Por outro lado, a afirmação seguinte é quase uma desbordoada: "Dessa forma o Acre, mais uma vez, poder servir de exemplo para o mundo e demonstrar a possibilidade de surgimento de uma nova forma de cidadania e florestania digitais."
O fascínio pela tecnologia digital pode nos levar a deixar Tocqueville muito alegre (todos influenciando as decisões), entretanto, não podemos esquecer que num plano distinto destas expectativas respiram os indivíduos que tomam as decisões diretamente associadas ao poder político-econômico.
Na década de 1960, Wright Mills enfatizava esse aspecto, analisando a sociedade dos sonhos de Tocqueville. Nesse sentido, uma análise real da sociedade acreana pode identificar como as decisões relevantes (na acepção millsiana) vêm sendo tomadas ao longo do tempo, onde o “debate político plural” requerido fica restrito ao âmbito das esferas das pequenas decisões (à la Mills).
Sem dúvida, o projeto “‘floresta digital’, como está sendo chamado o projeto”, conforme descrito, é uma ação sensacional, monstruosa, mas, também, merece ser analisado dentro de sua realidade.
Dr.
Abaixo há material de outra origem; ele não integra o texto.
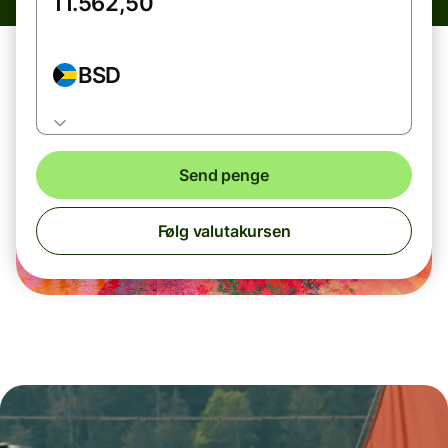
BSD
Send penge
Følg valutakursen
Rodrigo, parabéns por estar envolvido em tão grandiosa tarefa.

José Porfiro - jporfiro@uol.com.br
da UFAC.

Internacionalistas Mundo Afora disse...

Uau!!! Finalmente uma notícia boa.
Parabéns pela iniciativa inovadora.

Rodrigo Neves disse...

Caro J. Porfírio,

Suas considerações sobre meu artigo estão corretas. Não tenho dúvidas de que a tecnologia pode servir para qualquer coisa: inclusive para libertar ou para dominar.

Quanto ao que você chamou de "desbordoada" (sobre o Acre se destacar internacionalmente como exemplo), justifico dizendo, primeiramente, que coloquei na condicional: pode. Segundo, considero que não há experiência semelhante em qualquer lugar (quanto à floresta digital), ainda que, em países centrais, isso ocorre pelo simples fatos que as pessoas não precisam do Estado para estar digitalmente incluído. De toda forma, estarão colocadas as condições materiais para um novo processo democrático: a oportunidade é única, ainda que dependa de vontade política, educação, organização social etc etc (veja os trechos "Isso exige, entretanto, a mudança da cultura democrática das instituições e uma grande capacidade de gestão pública da informação e do conhecimento... o que deve ocorrer em paralelo à criação de oportunidades universais de acesso às tecnologias de informação e comunicação e a formação educacional adequada para dotá-los de habilidade de manipular o conhecimento...")

O que eu entendo, de toda forma, é que temos que trabalhar para que a rede a ser criada sirva, primordiamente, à liberdade. Temos essa responsabilidade. É com essa preocupação que acho que devemos, quem percebe os riscos e oportunidades, nos mobilizar e agir, agora!

Estamos abertos à sua contribuição e maiores debates.

Abraços

Thiago Carrapatoso disse...

Bela iniciativa! Estou ansioso para ver como se pode aplicar as facilidades de ferramentas online na gestão de um governo. Acabei de ler um artigo online que pode dar uma ideia do que se pode fazer (em inglês): http://radar.oreilly.com/2009/04/the-future-of-our-cities-open.html

Quanto mais participativa, melhor será para todos!